Task instructions
The response must consist of the lines below from the one with "مجتبی یوسفی نماینده" through the one with "به‌ویژه در کلانشهرها", exactly as they appear and with both ends kept.

--- Provided data Enclosed Below ---

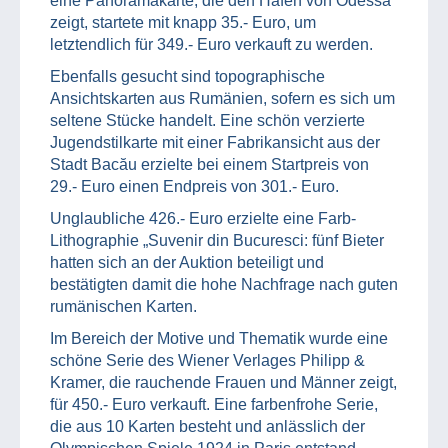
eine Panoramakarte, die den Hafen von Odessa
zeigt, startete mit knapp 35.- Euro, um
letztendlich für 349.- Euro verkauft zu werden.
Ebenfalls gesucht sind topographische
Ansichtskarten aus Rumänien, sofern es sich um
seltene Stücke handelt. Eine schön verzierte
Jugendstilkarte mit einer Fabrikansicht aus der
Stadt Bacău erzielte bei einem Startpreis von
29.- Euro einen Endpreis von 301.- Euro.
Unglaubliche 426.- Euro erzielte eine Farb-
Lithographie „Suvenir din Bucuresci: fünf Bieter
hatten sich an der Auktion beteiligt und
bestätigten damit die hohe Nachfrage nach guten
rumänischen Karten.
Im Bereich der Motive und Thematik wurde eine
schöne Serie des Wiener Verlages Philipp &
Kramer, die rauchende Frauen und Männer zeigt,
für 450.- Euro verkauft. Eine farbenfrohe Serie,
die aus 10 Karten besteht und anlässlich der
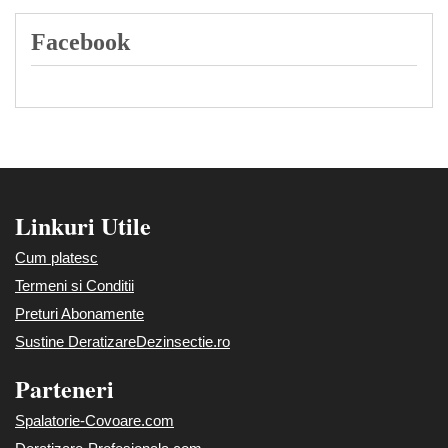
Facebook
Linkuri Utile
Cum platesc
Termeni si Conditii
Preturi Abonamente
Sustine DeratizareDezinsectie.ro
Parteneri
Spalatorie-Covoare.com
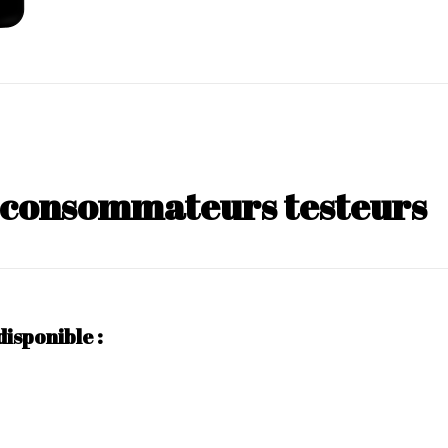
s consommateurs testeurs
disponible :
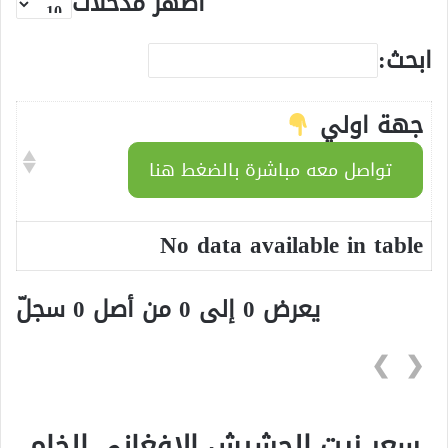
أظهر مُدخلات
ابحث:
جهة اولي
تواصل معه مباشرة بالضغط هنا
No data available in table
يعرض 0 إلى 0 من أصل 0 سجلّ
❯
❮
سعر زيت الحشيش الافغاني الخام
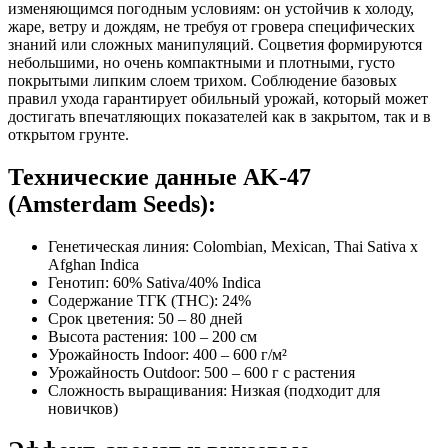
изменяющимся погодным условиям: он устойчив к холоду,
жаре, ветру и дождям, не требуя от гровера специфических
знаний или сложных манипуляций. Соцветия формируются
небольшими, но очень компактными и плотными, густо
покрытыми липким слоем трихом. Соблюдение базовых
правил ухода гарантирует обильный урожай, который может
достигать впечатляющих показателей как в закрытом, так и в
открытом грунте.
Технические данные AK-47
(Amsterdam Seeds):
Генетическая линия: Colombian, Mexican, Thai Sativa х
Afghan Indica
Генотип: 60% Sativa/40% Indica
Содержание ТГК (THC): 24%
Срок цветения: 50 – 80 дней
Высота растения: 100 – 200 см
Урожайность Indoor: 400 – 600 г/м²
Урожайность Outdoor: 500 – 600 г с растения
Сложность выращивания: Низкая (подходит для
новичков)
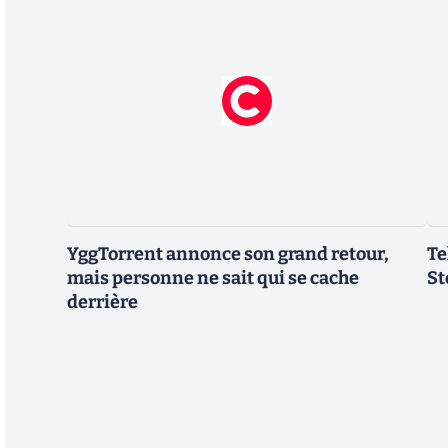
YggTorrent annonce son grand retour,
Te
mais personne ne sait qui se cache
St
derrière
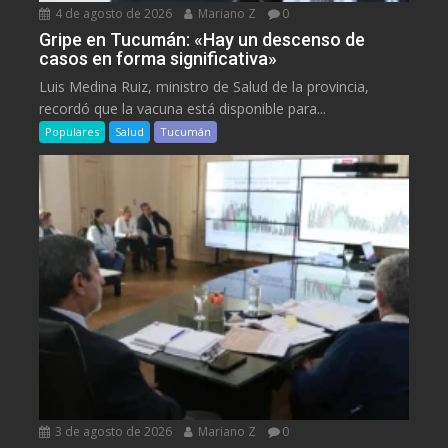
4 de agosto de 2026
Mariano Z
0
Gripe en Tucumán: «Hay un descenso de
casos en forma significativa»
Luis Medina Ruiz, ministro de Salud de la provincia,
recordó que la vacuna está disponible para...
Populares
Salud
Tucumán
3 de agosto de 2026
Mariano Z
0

--- End of Enclosed Provided data ---
--- Provided data Enclosed Below ---

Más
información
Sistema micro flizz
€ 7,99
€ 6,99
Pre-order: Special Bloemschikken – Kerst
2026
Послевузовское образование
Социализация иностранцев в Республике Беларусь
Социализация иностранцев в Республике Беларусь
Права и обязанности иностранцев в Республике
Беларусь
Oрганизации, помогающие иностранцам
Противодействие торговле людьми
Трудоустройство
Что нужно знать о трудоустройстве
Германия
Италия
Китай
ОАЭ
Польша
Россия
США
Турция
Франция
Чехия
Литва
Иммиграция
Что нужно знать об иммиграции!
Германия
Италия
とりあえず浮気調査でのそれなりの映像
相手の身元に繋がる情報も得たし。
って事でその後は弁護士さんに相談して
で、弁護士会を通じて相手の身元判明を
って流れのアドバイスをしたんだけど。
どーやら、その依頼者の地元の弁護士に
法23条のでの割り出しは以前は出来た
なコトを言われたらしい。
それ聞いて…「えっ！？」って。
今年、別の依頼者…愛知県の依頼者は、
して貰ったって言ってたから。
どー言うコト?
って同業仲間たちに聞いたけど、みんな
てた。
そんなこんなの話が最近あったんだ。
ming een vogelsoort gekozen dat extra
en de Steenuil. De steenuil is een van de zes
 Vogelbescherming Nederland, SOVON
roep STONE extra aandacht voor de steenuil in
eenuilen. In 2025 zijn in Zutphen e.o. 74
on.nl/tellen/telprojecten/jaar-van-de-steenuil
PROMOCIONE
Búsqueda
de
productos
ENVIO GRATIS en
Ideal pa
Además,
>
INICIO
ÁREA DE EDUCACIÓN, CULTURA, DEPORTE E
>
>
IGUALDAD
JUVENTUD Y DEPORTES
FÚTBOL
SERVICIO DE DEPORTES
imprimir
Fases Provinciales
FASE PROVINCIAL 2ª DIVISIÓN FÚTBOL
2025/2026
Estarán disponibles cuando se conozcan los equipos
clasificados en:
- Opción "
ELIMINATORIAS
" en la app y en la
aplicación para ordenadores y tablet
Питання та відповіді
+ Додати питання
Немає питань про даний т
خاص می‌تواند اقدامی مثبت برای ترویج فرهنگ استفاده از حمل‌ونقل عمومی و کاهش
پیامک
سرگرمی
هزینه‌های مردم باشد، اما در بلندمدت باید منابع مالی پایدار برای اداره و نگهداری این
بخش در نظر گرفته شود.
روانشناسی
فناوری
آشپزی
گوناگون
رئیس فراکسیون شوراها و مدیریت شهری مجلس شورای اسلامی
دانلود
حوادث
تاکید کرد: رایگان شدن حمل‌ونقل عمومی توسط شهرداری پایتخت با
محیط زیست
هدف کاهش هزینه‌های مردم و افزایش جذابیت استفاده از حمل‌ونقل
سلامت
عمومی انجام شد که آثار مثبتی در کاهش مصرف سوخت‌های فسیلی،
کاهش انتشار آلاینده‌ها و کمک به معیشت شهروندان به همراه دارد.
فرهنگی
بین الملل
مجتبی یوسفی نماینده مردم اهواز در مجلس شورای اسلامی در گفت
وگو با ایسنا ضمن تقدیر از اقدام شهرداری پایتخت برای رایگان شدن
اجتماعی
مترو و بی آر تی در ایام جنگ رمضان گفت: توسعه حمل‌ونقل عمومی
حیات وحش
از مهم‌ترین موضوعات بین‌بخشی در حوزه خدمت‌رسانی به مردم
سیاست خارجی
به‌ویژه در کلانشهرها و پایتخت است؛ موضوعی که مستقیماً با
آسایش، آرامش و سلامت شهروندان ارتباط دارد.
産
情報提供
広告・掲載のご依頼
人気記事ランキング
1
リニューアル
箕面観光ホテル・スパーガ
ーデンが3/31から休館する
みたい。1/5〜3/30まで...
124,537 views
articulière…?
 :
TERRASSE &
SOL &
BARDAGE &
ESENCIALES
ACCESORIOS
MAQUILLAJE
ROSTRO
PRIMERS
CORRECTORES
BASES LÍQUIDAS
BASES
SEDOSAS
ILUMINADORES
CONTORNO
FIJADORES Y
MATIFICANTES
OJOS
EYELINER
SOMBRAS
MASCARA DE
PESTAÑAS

--- End of Enclosed Provided data ---

Exercise answer
مجتبی یوسفی نماینده مردم اهواز در مجلس شورای اسلامی در گفت
وگو با ایسنا ضمن تقدیر از اقدام شهرداری پایتخت برای رایگان شدن
اجتماعی
مترو و بی آر تی در ایام جنگ رمضان گفت: توسعه حمل‌ونقل عمومی
حیات وحش
از مهم‌ترین موضوعات بین‌بخشی در حوزه خدمت‌رسانی به مردم
سیاست خارجی
به‌ویژه در کلانشهرها و پایتخت است؛ موضوعی که مستقیماً با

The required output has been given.